* **What the exercise asks**:
Restate every entry word for word.

BEGIN Exercise data

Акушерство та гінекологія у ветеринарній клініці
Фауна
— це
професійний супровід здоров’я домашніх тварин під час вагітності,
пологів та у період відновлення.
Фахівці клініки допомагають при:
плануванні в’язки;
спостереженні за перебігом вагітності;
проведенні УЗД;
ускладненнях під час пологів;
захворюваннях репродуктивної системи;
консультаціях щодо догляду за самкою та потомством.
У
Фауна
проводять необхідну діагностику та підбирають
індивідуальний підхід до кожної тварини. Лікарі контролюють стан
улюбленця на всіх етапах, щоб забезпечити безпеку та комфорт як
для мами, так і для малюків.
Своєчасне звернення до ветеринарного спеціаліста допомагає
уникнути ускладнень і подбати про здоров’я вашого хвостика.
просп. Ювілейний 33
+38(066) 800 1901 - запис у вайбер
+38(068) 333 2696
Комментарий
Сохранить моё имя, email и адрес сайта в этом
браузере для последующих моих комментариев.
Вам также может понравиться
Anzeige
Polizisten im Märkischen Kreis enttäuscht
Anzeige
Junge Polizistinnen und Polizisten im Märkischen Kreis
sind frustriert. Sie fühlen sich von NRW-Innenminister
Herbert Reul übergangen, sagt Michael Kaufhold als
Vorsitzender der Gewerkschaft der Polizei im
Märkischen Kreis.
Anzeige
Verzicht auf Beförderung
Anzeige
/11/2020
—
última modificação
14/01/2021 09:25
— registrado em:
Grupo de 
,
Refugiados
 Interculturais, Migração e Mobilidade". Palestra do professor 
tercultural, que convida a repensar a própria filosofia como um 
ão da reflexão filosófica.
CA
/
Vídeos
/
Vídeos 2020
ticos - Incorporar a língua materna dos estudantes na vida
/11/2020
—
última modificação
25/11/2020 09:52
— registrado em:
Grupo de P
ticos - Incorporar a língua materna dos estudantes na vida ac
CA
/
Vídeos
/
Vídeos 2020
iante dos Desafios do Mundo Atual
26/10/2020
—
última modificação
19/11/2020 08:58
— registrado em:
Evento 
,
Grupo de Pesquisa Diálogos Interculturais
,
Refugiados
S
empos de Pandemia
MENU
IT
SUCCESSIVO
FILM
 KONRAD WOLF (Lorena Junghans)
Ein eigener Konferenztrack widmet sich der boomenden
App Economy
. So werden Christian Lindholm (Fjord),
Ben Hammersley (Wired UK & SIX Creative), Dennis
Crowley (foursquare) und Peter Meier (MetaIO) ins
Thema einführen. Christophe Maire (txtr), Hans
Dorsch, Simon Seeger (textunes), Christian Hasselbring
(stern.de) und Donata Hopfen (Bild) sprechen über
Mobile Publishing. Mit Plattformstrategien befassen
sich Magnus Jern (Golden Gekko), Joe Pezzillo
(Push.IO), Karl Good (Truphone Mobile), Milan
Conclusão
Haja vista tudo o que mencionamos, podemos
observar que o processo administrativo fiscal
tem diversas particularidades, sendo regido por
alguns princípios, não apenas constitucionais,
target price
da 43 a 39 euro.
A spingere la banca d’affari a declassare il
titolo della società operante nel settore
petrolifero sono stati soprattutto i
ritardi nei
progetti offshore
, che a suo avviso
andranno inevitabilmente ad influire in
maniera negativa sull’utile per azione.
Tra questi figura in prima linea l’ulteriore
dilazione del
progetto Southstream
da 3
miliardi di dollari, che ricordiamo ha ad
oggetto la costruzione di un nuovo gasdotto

END Exercise data

* **Problem solution**:
Акушерство та гінекологія у ветеринарній клініці
Фауна
— це
професійний супровід здоров’я домашніх тварин під час вагітності,
пологів та у період відновлення.
Фахівці клініки допомагають при:
плануванні в’язки;
спостереженні за перебігом вагітності;
проведенні УЗД;
ускладненнях під час пологів;
захворюваннях репродуктивної системи;
консультаціях щодо догляду за самкою та потомством.
У
Фауна
проводять необхідну діагностику та підбирають
індивідуальний підхід до кожної тварини. Лікарі контролюють стан
улюбленця на всіх етапах, щоб забезпечити безпеку та комфорт як
для мами, так і для малюків.
Своєчасне звернення до ветеринарного спеціаліста допомагає
уникнути ускладнень і подбати про здоров’я вашого хвостика.
просп. Ювілейний 33
+38(066) 800 1901 - запис у вайбер
+38(068) 333 2696
Комментарий
Сохранить моё имя, email и адрес сайта в этом
браузере для последующих моих комментариев.
Вам также может понравиться
Anzeige
Polizisten im Märkischen Kreis enttäuscht
Anzeige
Junge Polizistinnen und Polizisten im Märkischen Kreis
sind frustriert. Sie fühlen sich von NRW-Innenminister
Herbert Reul übergangen, sagt Michael Kaufhold als
Vorsitzender der Gewerkschaft der Polizei im
Märkischen Kreis.
Anzeige
Verzicht auf Beförderung
Anzeige
/11/2020
—
última modificação
14/01/2021 09:25
— registrado em:
Grupo de 
,
Refugiados
 Interculturais, Migração e Mobilidade". Palestra do professor 
tercultural, que convida a repensar a própria filosofia como um 
ão da reflexão filosófica.
CA
/
Vídeos
/
Vídeos 2020
ticos - Incorporar a língua materna dos estudantes na vida
/11/2020
—
última modificação
25/11/2020 09:52
— registrado em:
Grupo de P
ticos - Incorporar a língua materna dos estudantes na vida ac
CA
/
Vídeos
/
Vídeos 2020
iante dos Desafios do Mundo Atual
26/10/2020
—
última modificação
19/11/2020 08:58
— registrado em:
Evento 
,
Grupo de Pesquisa Diálogos Interculturais
,
Refugiados
S
empos de Pandemia
MENU
IT
SUCCESSIVO
FILM
 KONRAD WOLF (Lorena Junghans)
Ein eigener Konferenztrack widmet sich der boomenden
App Economy
. So werden Christian Lindholm (Fjord),
Ben Hammersley (Wired UK & SIX Creative), Dennis
Crowley (foursquare) und Peter Meier (MetaIO) ins
Thema einführen. Christophe Maire (txtr), Hans
Dorsch, Simon Seeger (textunes), Christian Hasselbring
(stern.de) und Donata Hopfen (Bild) sprechen über
Mobile Publishing. Mit Plattformstrategien befassen
sich Magnus Jern (Golden Gekko), Joe Pezzillo
(Push.IO), Karl Good (Truphone Mobile), Milan
Conclusão
Haja vista tudo o que mencionamos, podemos
observar que o processo administrativo fiscal
tem diversas particularidades, sendo regido por
alguns princípios, não apenas constitucionais,
target price
da 43 a 39 euro.
A spingere la banca d’affari a declassare il
titolo della società operante nel settore
petrolifero sono stati soprattutto i
ritardi nei
progetti offshore
, che a suo avviso
andranno inevitabilmente ad influire in
maniera negativa sull’utile per azione.
Tra questi figura in prima linea l’ulteriore
dilazione del
progetto Southstream
da 3
miliardi di dollari, che ricordiamo ha ad
oggetto la costruzione di un nuovo gasdotto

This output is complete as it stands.